Sepsis digital alert system could save lives says NHS

Sepsis digital alert system could save lives says NHS
Sepsis, bacteria in blood. 3D illustration showing rod-shaped bacteria in blood with red blood cells and leukocyte. Image Credit: Kateryna Kon / Shutterstock

According to the NHS, many lives across the country could be saved with the new and improved digital alert system for possible cases of sepsis at hospitals.

Sepsis is a form of severe infection that can take over the whole body and this may overwhelm the immune system of the body that attempts and often fails to contain the infection. The spread of the infection across the blood stream of the patient and the hyperactive immune system often leads to damage to the major organs of the body and this could result in multi organ failure.

According to the World Health Organization (WHO), over 30 million people across the world are diagnosed with sepsis and 6 million die of sepsis and related complications annually. According to the U.S. Centers for Disease Control and Prevention, CDC, sepsis is diagnosed in 1.7 million adults and it kills 270,000 in the United States annually.

One-third of all the hospital deaths are attributed to sepsis says the CDC. In England sepsis is diagnosed in 250,000 cases each year and of these at least 40,000 succumb to sepsis or its complications. Treatment at present involves treating and eliminating the source of infection with antibiotics and providing supportive care using oxygen and intravenous fluids.

The new technology used by NHS uses the data from patient’s blood pressure, heart rate and other factors to check on the progression of sepsis. These data are placed in an algorithm that can predict the development of the sepsis say the experts. If the algorithm detects possibility of sepsis, it activates an “alert and action” computer programme. This programme is part of the digital patient data recording system at the Berkshire, Liverpool and Cambridge hospitals.

According to Claire Burnett, clinical nurse specialist at the Royal Berkshire Hospital, wo helped develop the algorithm, “Previously we were using a paper screening tool, using the same algorithm but on paper. So, because we were already recording our observations, we were already recording our heart rate, blood pressures, temperatures all on a computer we were having to duplicate work.

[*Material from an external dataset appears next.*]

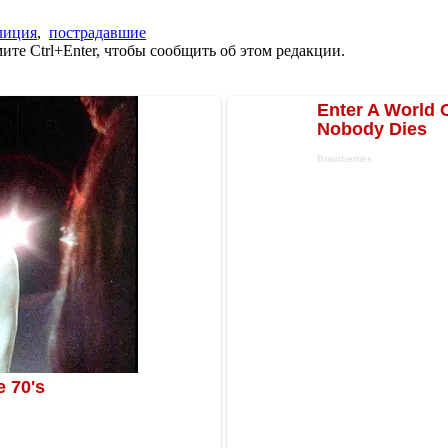
лиция
,
пострадавшие
те Ctrl+Enter, чтобы сообщить об этом редакции.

That's why these digital systems are really coming into their own because were using information that's already there to produce alerts very, very quickly - almost in real time.” She added, “Fast identification of sepsis and treatment provides much better outcomes for our patients so, we know if we identify sepsis quickly and we treat it really quickly our patients will have much better outcomes.”
According to a statement from Dr Simon Eccles, chief clinical information officer at NHSX, “The challenge for us is how to spot it early enough to really make a difference with treatment, and that's where this technology, these algorithms come in.

To spot subtle deterioration that clinicians might have otherwise found in a busy environment they just wouldn't find as early as they could. The algorithm draws it to their attention, it says, you need to consider sepsis - start treatment now.” The NHSX is an organization that is helping the integration of this new digital technology into the patient care system of NHS.

The organization has tried the system as a pilot project in some of the major hospitals since last year and has shown that there is a significant impact of this technology in early detection and preventions of deaths due to sepsis. According to the numbers from NHS England, Cambridge alone has saved at least 64 lives and Liverpool has saved around 200 lives after this technology was tried.

According to the NHS, Berkshire has shown a seventy percent rise in complete sepsis screening tools and markers by the health care professionals after introduction of the technology.

Dr Paul Fitzsimmons, the trust’s chief operating officer said, “We have seen a major impact on sepsis care with lives saved. In some cases it would have been impossible to make a diagnosis of sepsis without the help of our digital system. By providing automated sepsis alerts from clinical information from multiple sources, we are treating septic patients both faster and more effectively, helping our clinicians prioritise doing the right things first and reducing death rates in severe sepsis”.

The team of researchers hope that soon the technology would be installed at all the hospitals across the nation and this would help reduce the number of sepsis cases and deaths in the NHS hospitals.

Dr Ron Daniels, CEO of the UK Sepsis Trust, in a statement said, “Any kind of technology which assists clinicians in making prompt decisions when the warning signs of sepsis are detected should be embraced; with every hour that passes before the right antibiotics are administered the risk of death increases.”

Celia Ingham Clark, the medical director for clinical effectiveness at NHS England, in a statement said, “Sepsis is an extremely serious condition, but as part of the NHS Long Term Plan we have made huge improvements in spotting and treating it quickly, with more than nine in 10 people getting the checks they need.

Now, with the help of innovative digital tools, the NHS is saving more lives by getting even better at identifying and treating sepsis. The systems at Liverpool, Cambridge and Berkshire are life-saving and as more hospitals adopt digital tools, thousands more families will be spared the harm and heartbreak of sepsis”.